BACKGROUND OF THE INVENTION

The present invention relates to a method for producing a tubular stabilizer for a motor vehicle.
The following discussion of related art is provided to assist the reader in understanding the advantages of the invention, and is not to be construed as an admission that this related art is prior art to this invention.
It is known from the state of the art to use stabilizers on motor vehicle axes in order to optimize the driving properties, in particular the rolling behavior of the motor vehicle. By way of the stabilizer, the wheel loads of the left and right vehicle side are distributed as a result of force distribution and the rolling behavior of a superstructure, which is also coupled with the stabilizer, is reduced. The stabilizer itself is known in particular as torsion stabilizer, which builds up a torsional moment as a result of rotating a tube section and transfers a corresponding occurring wheel load from one wheel to the other wheel.
Regarding the stabilizer itself, there is a conflict of goals between driving dynamic and driving comfort. In particular in off-road vehicles or small transporters, high rolling behavior is to be expected, which would require a torsion stiff stabilizer, which however diminishes the driving comfort during straight ahead drive.

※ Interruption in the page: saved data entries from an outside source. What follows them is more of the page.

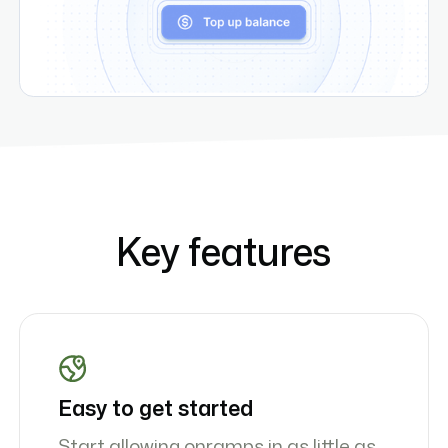
Key features
Easy to get started
Start allowing onramps in as little as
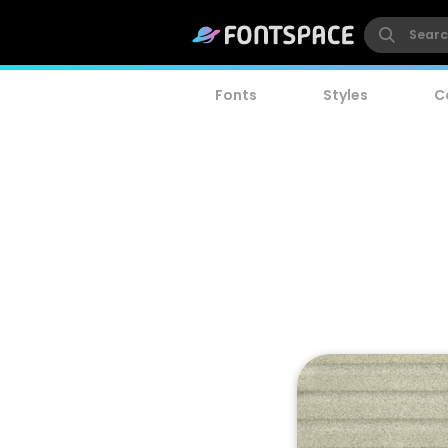
Fonts
Styles
C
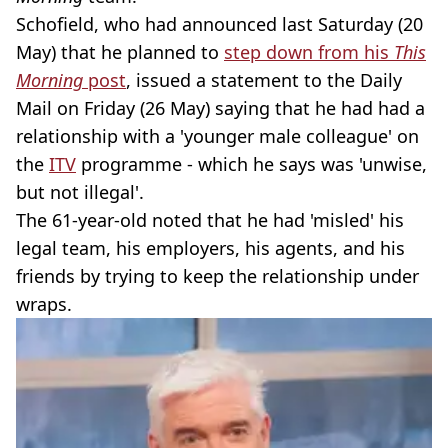
Schofield, who had announced last Saturday (20
May) that he planned to
step down from his
This
Morning
post
, issued a statement to the Daily
Mail on Friday (26 May) saying that he had had a
relationship with a 'younger male colleague' on
the
ITV
programme - which he says was 'unwise,
but not illegal'.
The 61-year-old noted that he had 'misled' his
legal team, his employers, his agents, and his
friends by trying to keep the relationship under
wraps.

From the state of the art, semi-active or active stabilizers are known which by incorporating an actuator, for example an electric actuating motor, can be adjusted in their stiffness characteristics so as to have a high resistance moment against torsion for example when negotiating curves, and thus only allow a small rolling behavior of the motor vehicle, however when driving straight ahead only have a small resistance moment against torsion and thus ensure a corresponding driving comfort.

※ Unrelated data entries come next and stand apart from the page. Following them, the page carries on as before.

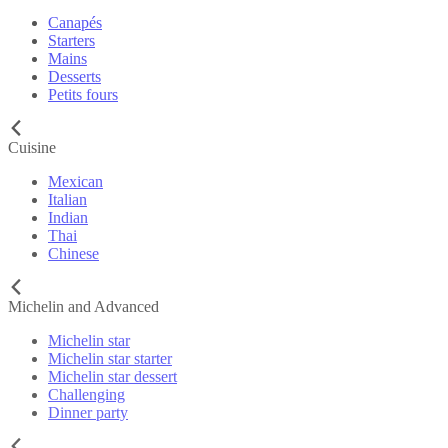
Canapés
Starters
Mains
Desserts
Petits fours
Cuisine
Mexican
Italian
Indian
Thai
Chinese
Michelin and Advanced
Michelin star
Michelin star starter
Michelin star dessert
Challenging
Dinner party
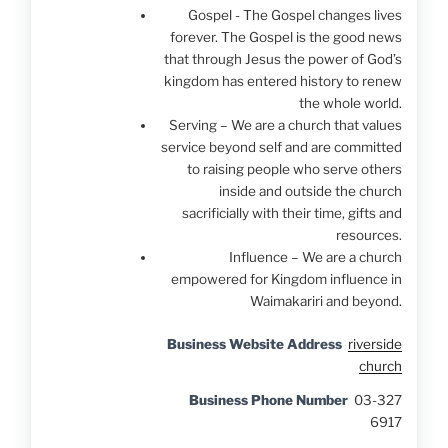
Gospel - The Gospel changes lives
forever. The Gospel is the good news
that through Jesus the power of God’s
kingdom has entered history to renew
the whole world.
Serving – We are a church that values
service beyond self and are committed
to raising people who serve others
inside and outside the church
sacrificially with their time, gifts and
resources.
Influence – We are a church
empowered for Kingdom influence in
Waimakariri and beyond.
Business Website Address
riverside
church
Business Phone Number
03-327
6917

Such a motor vehicle stabilizer is for example known from EP 1 814 748 B1.
The stabilizer halves that are connected to the corresponding actuator are for example known as stabilizer rods or tubular stabilizers, i.e. as hollow components.

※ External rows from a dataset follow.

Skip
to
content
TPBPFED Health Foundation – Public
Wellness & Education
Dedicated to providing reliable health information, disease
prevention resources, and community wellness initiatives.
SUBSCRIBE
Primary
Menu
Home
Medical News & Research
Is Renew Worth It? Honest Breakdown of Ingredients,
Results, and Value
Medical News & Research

The stabilizer halves are often bent multiple times three dimensionally due to the packaging inside the motor vehicle, in particular due to the surrounding axle components and the kinematic coupling for spring extension and compression of the wheel, so that lines, shock absorbers or other components do not come into contact with the stabilizer half during spring extension and compression of the wheel.
At the same time, stabilizer halves have to be produced cost effectively and with a low own weight in order to keep the proportion of the un-sprung wheel masses low and thus establish a high level of driving dynamics of the motor vehicle.
However, as a result of the torsion, the stabilizer halves are exposed to long-term high varying loads throughout the service life of a motor vehicle, often over more than ten years, and therefore have to be produced particular durable. Thus, the goal is to produce the components with a durability, which is as high as possible.
It would therefore be desirable and advantageous to provide an improved method for producing a tubular stabilizer with which a tubular stabilizer for a motor vehicle in particular a tubular stabilizer half for a semi-active or active stabilizer for motor a motor vehicle can be produced particularly cost effectively and durably.

SUMMARY OF THE INVENTION

According to one aspect of the present invention, a method for producing a tubular stabilizer for a motor vehicle, in particular for producing a tubular stabilizer half for an active or semi-active motor vehicle stabilizer, includes swaging at least a section of a tube having a constant cross sectional geometry from outside the tube in a swaging device, thereby reducing an outer diameter of the tube and providing the tube with cross sectional geometries that vary along a longitudinal direction of the tube, wherein a connection flange or an actuator sleeve is formed on the tubular stabilizer by the swaging.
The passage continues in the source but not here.